When you’re an employee, you crave autonomy. You want the freedom and empowerment to make—and own—decisions. Then one day, you’re promoted to manager. And you realize just how hard it can be to grant autonomy to direct reports, even though you were once in their shoes.
This is a normal reaction and not a reason to think you aren’t cut out for leadership. However, it can still take you by surprise. For instance, you may suddenly feel a desire to over-manage or micromanage your people. Why? Giving up control to others who may make mistakes can be tough. You know you need to trust and enable your team, but you’re reluctant all the same.
Speaking of trust, that’s another stumbling block to giving your employees autonomy. Trust takes a lot more work than just barking commands. Trust requires you to provide feedback rather than directives and allow workers to act on your company’s behalf (within well-defined boundaries, of course).
How can you overcome these obstacles and grant your employees the autonomy they’re asking for? The answer lies in a concept that you’re going to hear about again and again as a manager: open communication.
The correlation between communication and employee autonomy
Before diving into why communication is the solution to this problem, let’s talk a little more about autonomy in the workplace. Employee autonomy is the lifeblood of an organization’s creativity and innovation. When employees are entrusted to think critically and make choices that directly impact the work they’re doing, they feel a sense of purpose. After all, they’re challenging norms, taking risks and offering solutions on a daily basis.
It’s hard to imagine a better way to fight against disengagement than to give out some “autonomy raises.” Companies that nurture employee autonomy definitely have an edge over their peer businesses. Not only do they present groundbreaking strategies frequently, but they also create a workforce that’s fiercely loyal and focused because everyone feels like a part owner.
Communication’s role in fueling autonomy is to encourage both trust and accountability. Employees who are given the knowledge, resources and parameters they need to take ownership of their work by their bosses feel valued. They know their communication with their supervisors is genuine and transparent. At any time, they can ask for clarification on expectations or goals. Or, they can bring up subjects that are on their minds.
Rather than a traditional hierarchical structure with their managers, employees with a deep sense of responsibility for their tasks and projects tend to forge almost mentor-mentee relationships with those who are “one rung up.” This makes for healthier relationships that buck the power struggles no one needs, wants or likes.

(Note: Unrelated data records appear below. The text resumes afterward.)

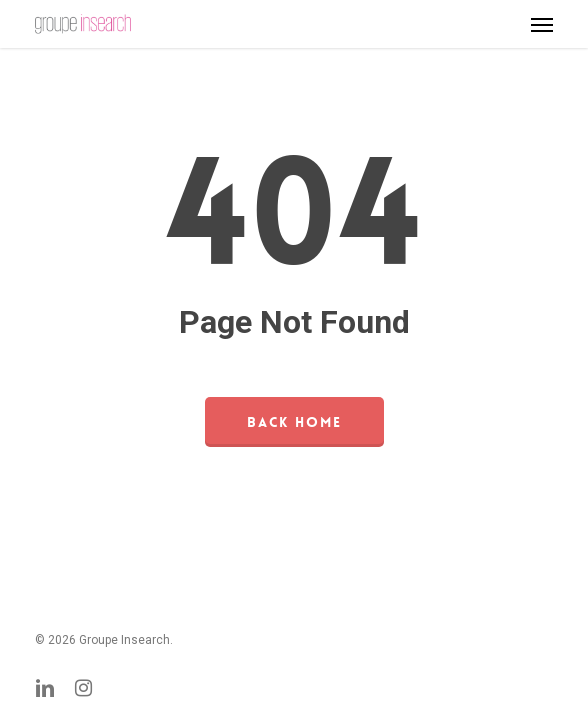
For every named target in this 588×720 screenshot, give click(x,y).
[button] (542, 24)
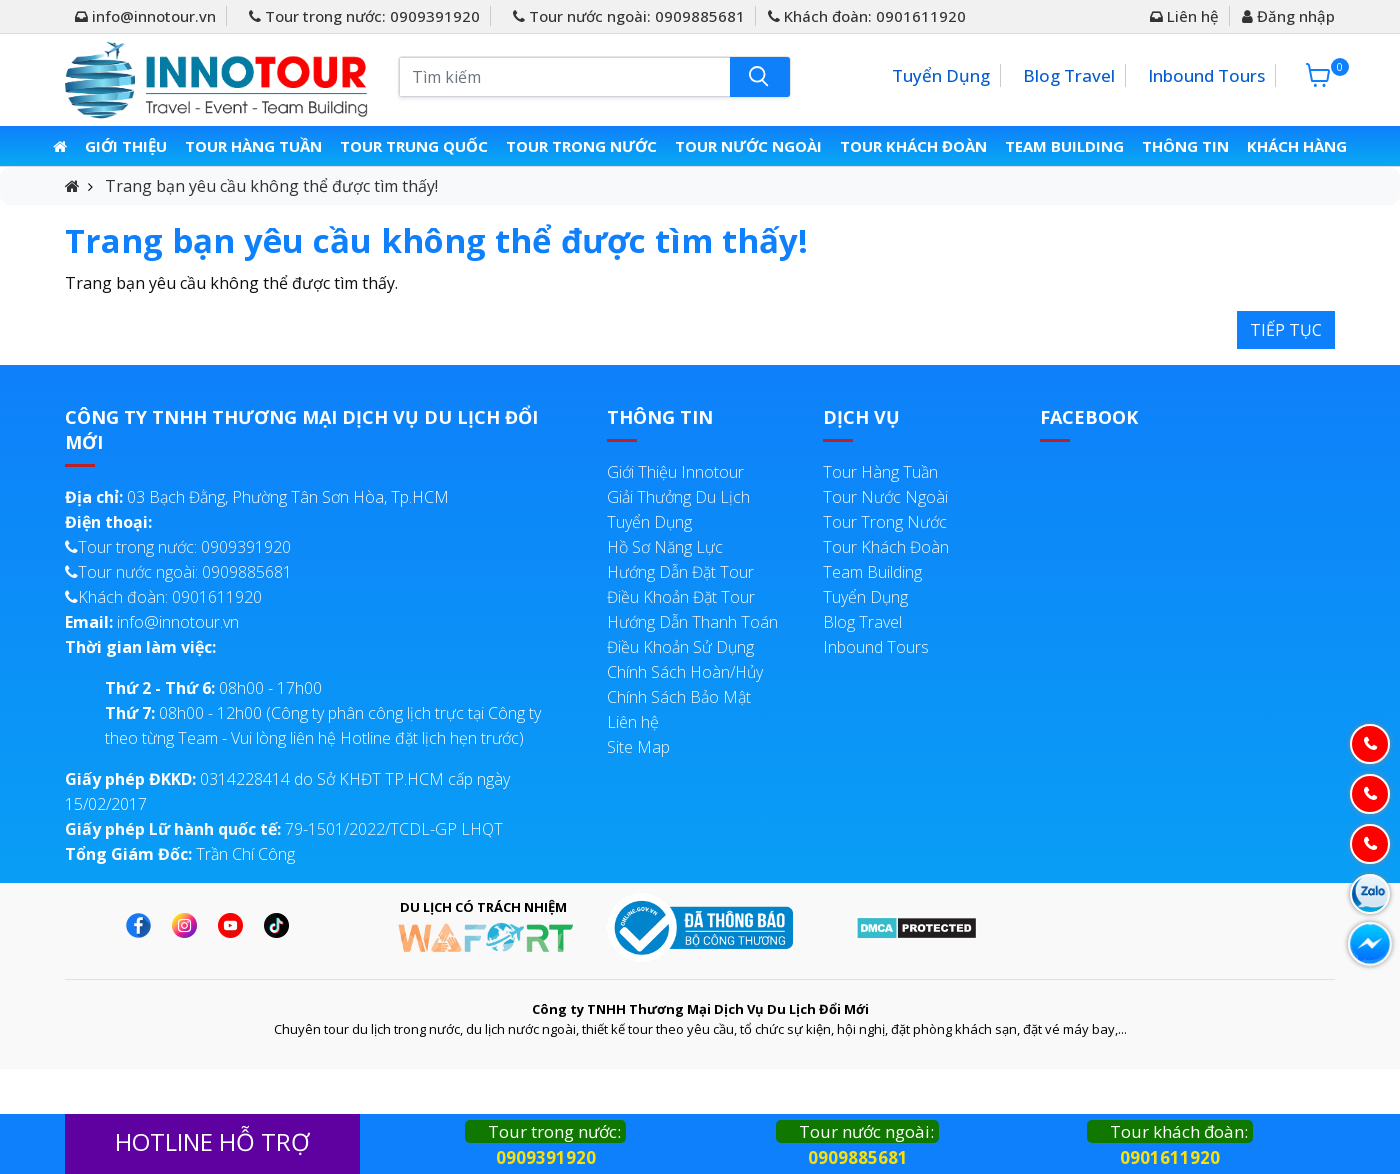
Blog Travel (1069, 75)
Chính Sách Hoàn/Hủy (685, 672)
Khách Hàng (1294, 146)
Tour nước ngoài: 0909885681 (629, 16)
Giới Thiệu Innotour (675, 472)
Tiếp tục (1286, 330)
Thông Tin (1183, 146)
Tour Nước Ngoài (749, 146)
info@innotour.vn (145, 16)
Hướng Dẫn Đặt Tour (680, 572)
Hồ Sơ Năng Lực (665, 547)
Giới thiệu (129, 146)
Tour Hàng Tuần (256, 146)
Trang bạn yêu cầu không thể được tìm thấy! (271, 186)
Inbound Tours (1206, 75)
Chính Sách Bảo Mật (679, 697)
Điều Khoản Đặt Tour (681, 597)
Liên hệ (1184, 16)
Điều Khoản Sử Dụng (680, 647)
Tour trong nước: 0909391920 (364, 16)
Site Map (638, 747)
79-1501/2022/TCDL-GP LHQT (284, 829)
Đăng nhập (1288, 16)
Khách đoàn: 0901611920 (867, 16)
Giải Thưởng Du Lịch (678, 497)
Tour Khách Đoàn (913, 146)
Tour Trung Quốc (416, 146)
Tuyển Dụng (941, 75)
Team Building (1063, 146)
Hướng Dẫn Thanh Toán (692, 622)
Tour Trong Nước (583, 146)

How to encourage employee autonomy and engagement
If you like the sound of bringing more autonomy to your team as a next-gen leader, try these techniques. They’ll help you incorporate clearer communication methods into all your employee interactions.
1. Make your expectations clear.
As a manager, you should always put a premium on setting expectations. For example, you might want to encourage an employee to take on a new project. But don’t just say, “Here’s the project. Run with it!” That’s a fast way for everyone to have a negative experience.
Instead, begin by offering up objectives and guidelines to the team member. A detailed project brief outlining the project’s purpose, aims and key deliverables can be a huge asset. Be sure to always clarify any potential pitfalls involved in the project upfront, as well as where the worker can find support.
2. Hold regular team meetings.
Holding team get-togethers helps you convey important information to everyone at the same time. You’ll get input at these meetings and provide employees with opportunities to share their thoughts. During your discussions, be sure to get insights and feedback on ongoing projects.
Want to take your managerial game up a notch? Hold routine check-ins with individual employees, too. Check-ins allow you to practice your active listening skills while you find out how your direct reports are handling their autonomy. Over time, these meetings will become part of your open communication environment and show employees that although they are working independently, they’re contributing to the wins of the whole organization.
3. Measure your employee autonomy efforts.
You can measure the success of added autonomy in several ways. First, you can assess the level of engagement and enthusiasm you’re seeing among your team. Are you noticing more employees taking ownership? Making thoughtful decisions?
Second, think about the initiative you’re seeing. Are workers being proactive about finding innovative solutions or setting (and meeting) ambitious goals? Is the quality, output and timeliness of work on the upswing? These are all signs that autonomy is taking hold. You can also conduct surveys or have private conversations with employees to find out how they feel about their level of autonomy.
As a boss, you want to make sure your team members have all the tools they need to feel great about what they do. Just don’t forget that one of those tools is autonomy—backed up by your commitment to exceptional communication.